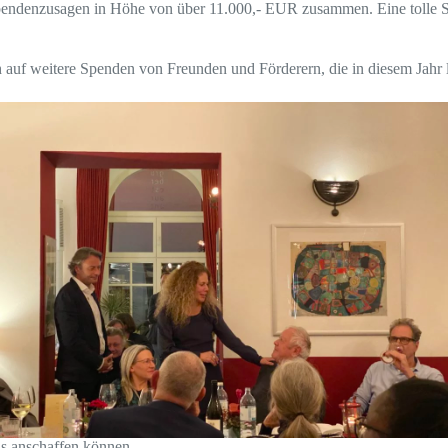
endenzusagen in Höhe von über 11.000,- EUR zusammen. Eine tolle Su
auf weitere Spenden von Freunden und Förderern, die in diesem Jahr l
us anschaffen können.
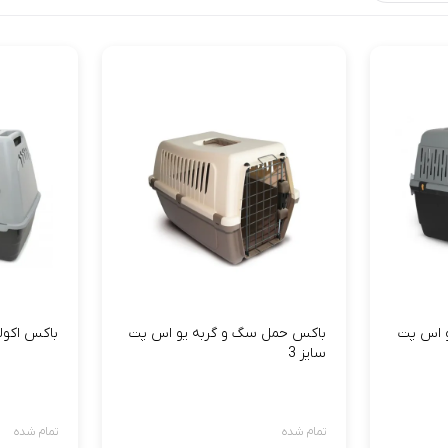
 اس پت
باکس حمل سگ و گربه یو اس پت
باکس اکولا
سایز 3
تمام شده
تمام شده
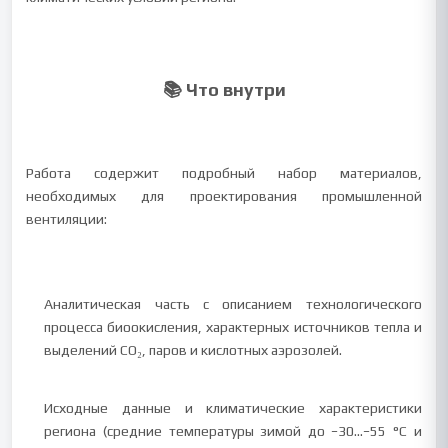
📚 Что внутри
Работа содержит подробный набор материалов,
необходимых для проектирования промышленной
вентиляции:
Аналитическая часть с описанием технологического
процесса биоокисления, характерных источников тепла и
выделений CO₂, паров и кислотных аэрозолей.
Исходные данные и климатические характеристики
региона (средние температуры зимой до −30…−55 °C и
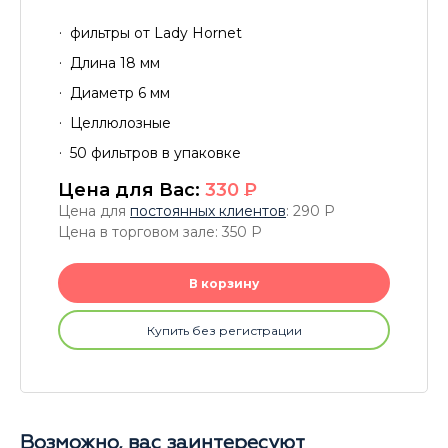
фильтры от Lady Hornet
Длина 18 мм
Диаметр 6 мм
Целлюлозные
50 фильтров в упаковке
Цена для Вас:
330
P
Цена для
постоянных клиентов
: 290
P
Цена в торговом зале: 350
P
В корзину
Купить без регистрации
Возможно, вас заинтересуют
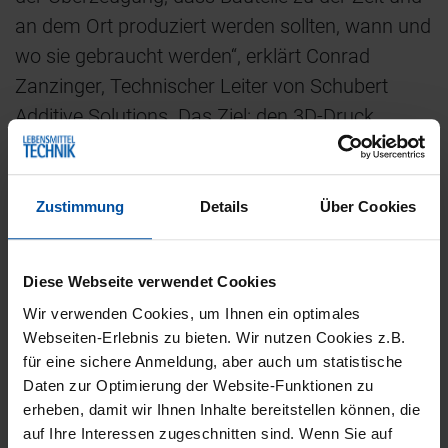
an dem Ort produziert werden sollten, wann und
wo sie gebraucht werden“, erklärt Conrad
Zanzinger, Technischer Leiter von Schubert
Additive Solutions. Das Ziel: den 3D-Druck
technischer Bauteile bei Kunden in einem
zuverlässigen, sicheren und qualitativ
hochwertigen Prozess zu gewährleisten. Um
Zustimmung
Details
Über Cookies
das umzusetzen, entschied sich die Schubert-
Tochter, einen eigenen 3D-Drucker für diese
Diese Webseite verwendet Cookies
Anforderungen zu entwickeln.
Wir verwenden Cookies, um Ihnen ein optimales
Gleichmäßig hohe Druckqualität
Webseiten-Erlebnis zu bieten. Wir nutzen Cookies z.B.
für eine sichere Anmeldung, aber auch um statistische
Wichtig war den Entwicklern, eine sehr einfache
Daten zur Optimierung der Website-Funktionen zu
Lösung zu gestalten, die ohne großes Know-
erheben, damit wir Ihnen Inhalte bereitstellen können, die
how von jedem genutzt werden kann. Der neue
auf Ihre Interessen zugeschnitten sind. Wenn Sie auf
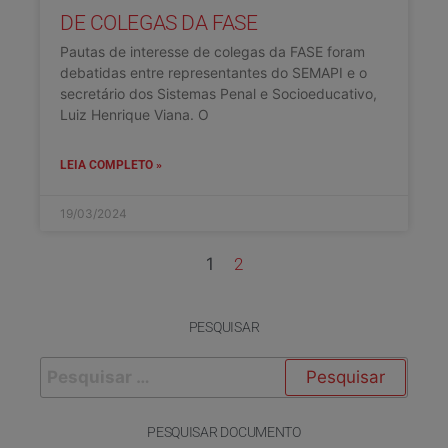
DE COLEGAS DA FASE
Pautas de interesse de colegas da FASE foram
debatidas entre representantes do SEMAPI e o
secretário dos Sistemas Penal e Socioeducativo,
Luiz Henrique Viana. O
LEIA COMPLETO »
19/03/2024
1
2
PESQUISAR
PESQUISAR DOCUMENTO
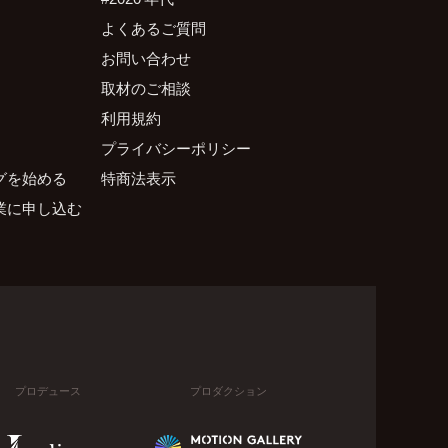
よくあるご質問
お問い合わせ
取材のご相談
利用規約
プライバシーポリシー
グを始める
特商法表示
業に申し込む
プロデュース
プロダクション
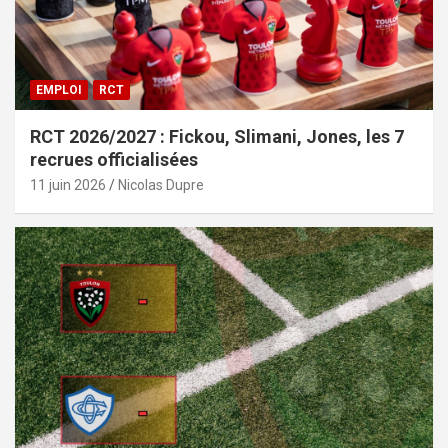
EMPLOI
RCT
RCT 2026/2027 : Fickou, Slimani, Jones, les 7
recrues officialisées
11 juin 2026
Nicolas Dupre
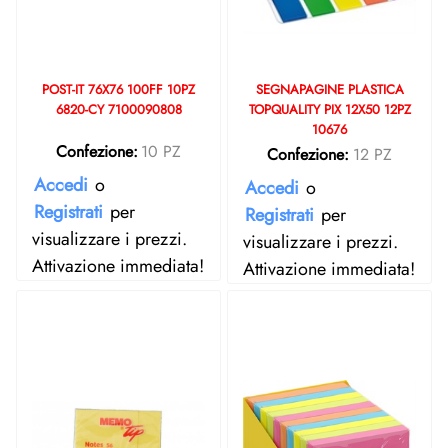
POST-IT 76X76 100FF 10PZ
SEGNAPAGINE PLASTICA
6820-CY 7100090808
TOPQUALITY PIX 12X50 12PZ
10676
Confezione:
10 PZ
Confezione:
12 PZ
Accedi
o
Accedi
o
Registrati
per
Registrati
per
visualizzare i prezzi.
visualizzare i prezzi.
Attivazione immediata!
Attivazione immediata!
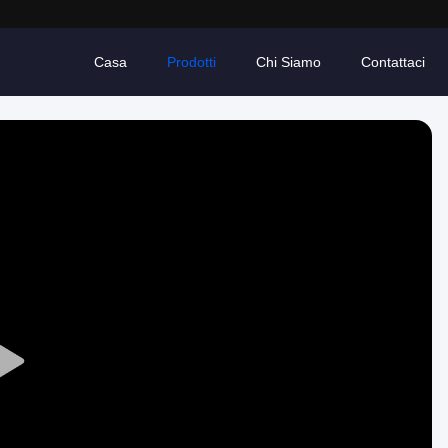
Casa
Prodotti
Chi Siamo
Contattaci
Play
Video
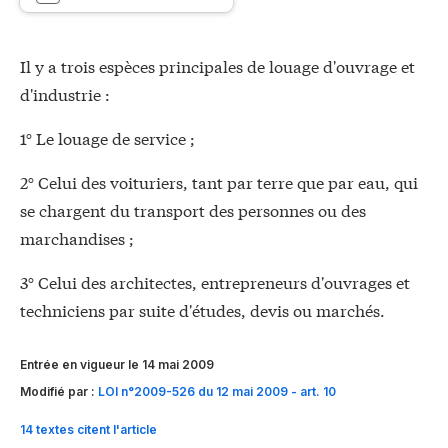
Il y a trois espèces principales de louage d'ouvrage et
d'industrie :
1° Le louage de service ;
2° Celui des voituriers, tant par terre que par eau, qui
se chargent du transport des personnes ou des
marchandises ;
3° Celui des architectes, entrepreneurs d'ouvrages et
techniciens par suite d'études, devis ou marchés.
Entrée en vigueur le 14 mai 2009
Modifié par :
LOI n°2009-526 du 12 mai 2009 - art. 10
14 textes citent l'article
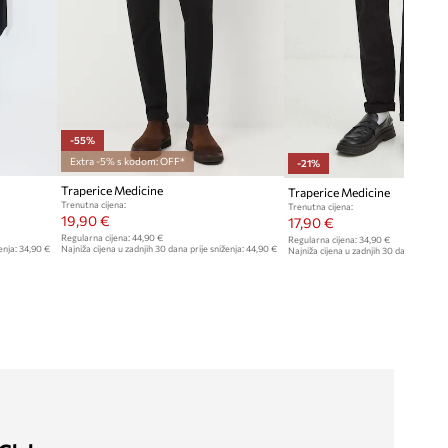
-55%
Extra -5% s kodom: OFF*
-21%
Traperice Medicine
Traperice Medicine
Trenutna cijena:
Trenutna cijena:
19,90 €
17,90 €
Regularna cijena:
44,90 €
Regularna cijena:
34,90 €
enja:
34,90 €
Najniža cijena u zadnjih 30 dana prije sniženja:
44,90 €
Najniža cijena u zadnjih 30 dana prije sn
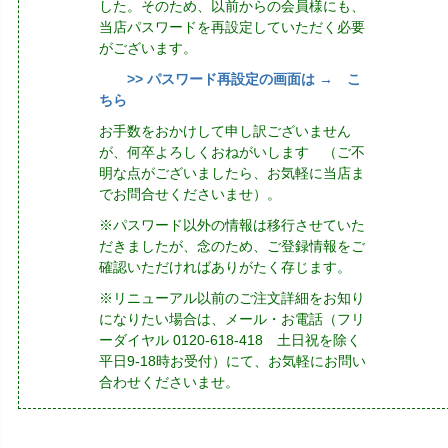
した。そのため、以前からの会員様にも、
当店パスワードを再設定していただく必要
がございます。
>> パスワード再設定の画面は → こ
ちら
お手数をおかけして申し訳ございません
が、何卒よろしくおねがいします （ご不
明な点がございましたら、お気軽に当店ま
でお問合せくださいませ）。
※パスワード以外の情報は移行させていた
だきましたが、念のため、ご登録情報をご
確認いただければありがたく存じます。
※リニューアル以前のご注文詳細をお知り
になりたい場合は、メール・お電話（フリ
ーダイヤル 0120-618-418 土日祝を除く
平日9-18時お受付）にて、お気軽にお問い
合わせくださいませ。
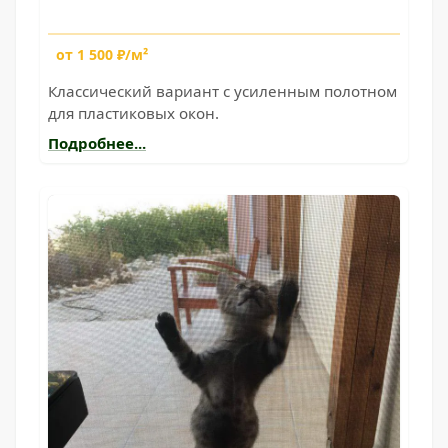
от 1 500 ₽/м²
Классический вариант с усиленным полотном
для пластиковых окон.
Подробнее...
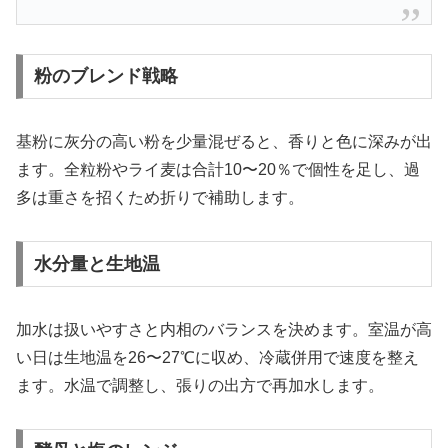
粉のブレンド戦略
基粉に灰分の高い粉を少量混ぜると、香りと色に深みが出
ます。全粒粉やライ麦は合計10〜20％で個性を足し、過
多は重さを招くため折りで補助します。
水分量と生地温
加水は扱いやすさと内相のバランスを決めます。室温が高
い日は生地温を26〜27℃に収め、冷蔵併用で速度を整え
ます。水温で調整し、張りの出方で再加水します。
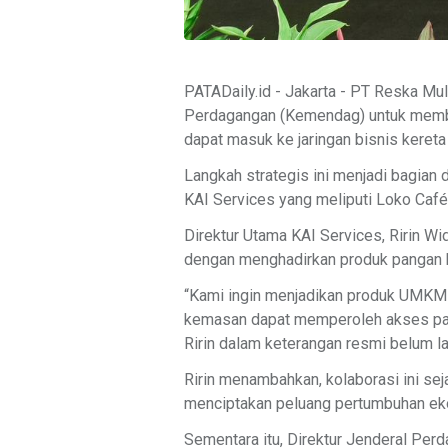
PATADaily.id - Jakarta - PT Reska Mu
Perdagangan (Kemendag) untuk membu
dapat masuk ke jaringan bisnis kereta 
Langkah strategis ini menjadi bagia
KAI Services yang meliputi Loko Café,
Direktur Utama KAI Services, Ririn W
dengan menghadirkan produk pangan kh
“Kami ingin menjadikan produk UMKM s
kemasan dapat memperoleh akses pasar y
Ririn dalam keterangan resmi belum la
Ririn menambahkan, kolaborasi ini s
menciptakan peluang pertumbuhan ekon
Sementara itu, Direktur Jenderal Pe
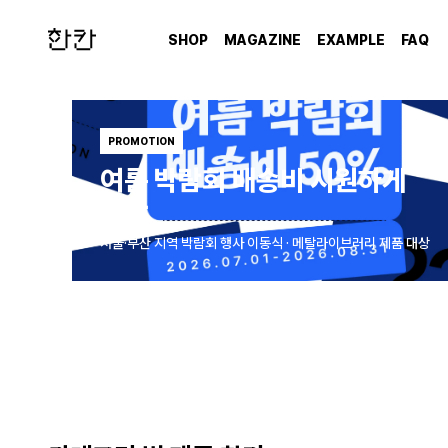
SHOP
MAGAZINE
EXAMPLE
FAQ
PROMOTION
여름 박람회 배송비 시원하게
반값
서울·부산 지역 박람회 행사 이동식 · 메탈라이브러리 제품 대상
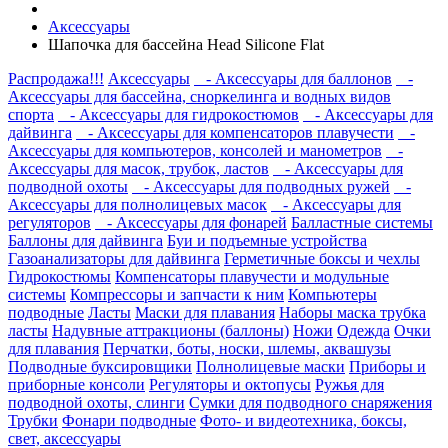
Аксессуары
Шапочка для бассейна Head Silicone Flat
Распродажа!!!
Аксессуары
- Аксессуары для баллонов
-
Аксессуары для бассейна, сноркелинга и водных видов
спорта
- Аксессуары для гидрокостюмов
- Аксессуары для
дайвинга
- Аксессуары для компенсаторов плавучести
-
Аксессуары для компьютеров, консолей и манометров
-
Аксессуары для масок, трубок, ластов
- Аксессуары для
подводной охоты
- Аксессуары для подводных ружей
-
Аксессуары для полнолицевых масок
- Аксессуары для
регуляторов
- Аксессуары для фонарей
Балластные системы
Баллоны для дайвинга
Буи и подъемные устройства
Газоанализаторы для дайвинга
Герметичные боксы и чехлы
Гидрокостюмы
Компенсаторы плавучести и модульные
системы
Компрессоры и запчасти к ним
Компьютеры
подводные
Ласты
Маски для плавания
Наборы маска трубка
ласты
Надувные аттракционы (баллоны)
Ножи
Одежда
Очки
для плавания
Перчатки, боты, носки, шлемы, аквашузы
Подводные буксировщики
Полнолицевые маски
Приборы и
приборные консоли
Регуляторы и октопусы
Ружья для
подводной охоты, слинги
Сумки для подводного снаряжения
Трубки
Фонари подводные
Фото- и видеотехника, боксы,
свет, аксессуары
----
Each line of the material that holds the string "Najniža" counts once; give the total alone.

2